9. The phrase quoted above from para 20 is particularly worrying. Whilst it may be that a single one of the remaining examples set out above may not have been sufficient to lead to the conclusion that the judge applied the wrong standard of proof, the cumulative effect of i)-iii) taken together with iv) which, as I said, I found particularly worrying, are such that I am satisfied that the judge did apply too high a standard of proof notwithstanding that he directed himself correctly at paras 4 and 5.
10. I considered whether the judge's decision could nonetheless stand given his alternative finding that, even if the appellant is a victim of trafficking, internal relocation was a viable option. I am satisfied that it cannot.
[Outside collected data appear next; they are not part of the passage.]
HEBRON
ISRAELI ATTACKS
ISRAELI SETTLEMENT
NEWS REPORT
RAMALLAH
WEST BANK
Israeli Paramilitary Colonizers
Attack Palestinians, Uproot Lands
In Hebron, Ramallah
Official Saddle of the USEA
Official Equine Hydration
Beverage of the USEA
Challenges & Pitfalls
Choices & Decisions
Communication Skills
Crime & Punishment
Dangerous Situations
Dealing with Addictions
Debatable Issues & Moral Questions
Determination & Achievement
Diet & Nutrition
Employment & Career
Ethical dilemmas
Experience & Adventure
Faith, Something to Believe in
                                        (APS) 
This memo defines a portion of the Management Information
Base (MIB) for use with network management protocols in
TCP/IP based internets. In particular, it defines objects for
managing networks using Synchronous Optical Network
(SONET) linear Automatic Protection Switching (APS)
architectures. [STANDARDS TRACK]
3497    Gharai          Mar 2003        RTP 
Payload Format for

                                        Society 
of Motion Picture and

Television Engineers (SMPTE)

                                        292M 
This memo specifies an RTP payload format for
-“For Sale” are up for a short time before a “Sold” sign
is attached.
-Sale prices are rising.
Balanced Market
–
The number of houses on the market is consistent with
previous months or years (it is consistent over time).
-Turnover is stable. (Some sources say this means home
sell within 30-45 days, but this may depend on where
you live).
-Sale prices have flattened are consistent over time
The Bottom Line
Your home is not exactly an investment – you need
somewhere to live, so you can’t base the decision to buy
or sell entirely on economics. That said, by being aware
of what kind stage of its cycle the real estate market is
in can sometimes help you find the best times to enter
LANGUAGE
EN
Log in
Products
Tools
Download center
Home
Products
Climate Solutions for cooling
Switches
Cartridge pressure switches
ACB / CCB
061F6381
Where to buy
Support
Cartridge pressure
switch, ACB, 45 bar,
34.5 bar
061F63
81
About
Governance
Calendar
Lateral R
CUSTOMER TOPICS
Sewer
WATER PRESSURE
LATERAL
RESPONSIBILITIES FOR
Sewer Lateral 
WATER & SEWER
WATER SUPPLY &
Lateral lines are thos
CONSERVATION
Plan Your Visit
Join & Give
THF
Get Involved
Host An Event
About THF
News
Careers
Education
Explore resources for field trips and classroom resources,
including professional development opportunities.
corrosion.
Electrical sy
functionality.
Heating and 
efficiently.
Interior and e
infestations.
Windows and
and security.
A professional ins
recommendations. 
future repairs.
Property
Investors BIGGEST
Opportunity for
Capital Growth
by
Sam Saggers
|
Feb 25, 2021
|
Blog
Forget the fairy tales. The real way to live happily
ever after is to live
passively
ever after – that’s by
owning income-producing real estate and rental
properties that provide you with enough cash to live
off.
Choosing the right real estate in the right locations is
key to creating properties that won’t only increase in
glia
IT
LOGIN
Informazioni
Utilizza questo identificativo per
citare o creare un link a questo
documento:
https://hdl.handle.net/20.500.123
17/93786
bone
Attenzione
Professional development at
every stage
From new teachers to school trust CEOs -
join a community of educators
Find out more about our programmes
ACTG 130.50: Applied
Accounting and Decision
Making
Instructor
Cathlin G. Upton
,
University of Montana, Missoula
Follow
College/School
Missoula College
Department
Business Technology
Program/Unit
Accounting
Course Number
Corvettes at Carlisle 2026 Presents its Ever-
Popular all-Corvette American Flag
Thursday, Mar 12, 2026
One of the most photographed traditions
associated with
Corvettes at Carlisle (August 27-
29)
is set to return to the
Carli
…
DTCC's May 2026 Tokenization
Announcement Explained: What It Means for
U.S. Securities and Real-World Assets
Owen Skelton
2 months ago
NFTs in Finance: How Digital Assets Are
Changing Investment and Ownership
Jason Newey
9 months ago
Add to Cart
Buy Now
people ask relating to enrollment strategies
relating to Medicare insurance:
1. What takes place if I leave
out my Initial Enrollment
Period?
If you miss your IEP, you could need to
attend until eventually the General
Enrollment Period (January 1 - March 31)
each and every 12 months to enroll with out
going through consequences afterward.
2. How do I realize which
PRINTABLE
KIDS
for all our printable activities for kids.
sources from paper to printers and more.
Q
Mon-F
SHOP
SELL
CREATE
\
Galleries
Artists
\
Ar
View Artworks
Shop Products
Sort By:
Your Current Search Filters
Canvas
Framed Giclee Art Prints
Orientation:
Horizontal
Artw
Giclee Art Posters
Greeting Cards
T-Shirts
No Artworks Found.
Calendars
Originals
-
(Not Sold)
This is because it is clear that his assessment of the availability of internal relocation relied upon his view of the appellant's medical condition, pursuant to the country guidance case of AM and BM (Trafficked women) Albania CG [2010] UKUT 80 (IAC), whereas it is clear from his adverse credibility assessment that he did not believe the evidence before him that the appellant was an individual who needs a great deal of help from another person.
11. For the reasons given above, I am satisfied that the judge materially erred in law. I therefore set aside the decision of the judge.
12. The effect of my decision is that the appellant's appeal will need to be determined on the merits on all issues.
13. In the majority of cases, the Upper Tribunal when setting aside the decision will be able to re-make the relevant decision itself. However, the Practice Statement for the Immigration and Asylum Chamber of the Upper Tribunal at para 7.2 recognises that it may not be possible for the Upper Tribunal to proceed to re-make the decision when it is satisfied that:
"(a) the effect of the error has been to deprive a party before the First-tier Tribunal of a fair hearing or other opportunity for that party's case to be put to and considered by the First-tier Tribunal; or
(b) the nature or extent of any judicial fact finding which is necessary in order for the decision in the appeal to be re-made is such that, having regard to the overriding objective in rule 2, it is appropriate to remit the case to the First-tier Tribunal."
14. In my judgment this case falls within para 7.(b). In addition, given that I have decided that the appellant's case will need to be decided on the merits on all issues and having regard to the Court of Appeal's judgment in JD (Congo) & Others [2012] EWCA Civ 327, I am of the view that a remittal to the First-tier Tribunal is the right course of action.
Notice of Decision

The decision of the First-tier Tribunal involved the making of errors on points of law such that the decision is set aside in its entirety. This case is remitted to the First-tier Tribunal for a hearing on the merits on all issues by a judge other than Judge of the First-tier Tribunal Asjad.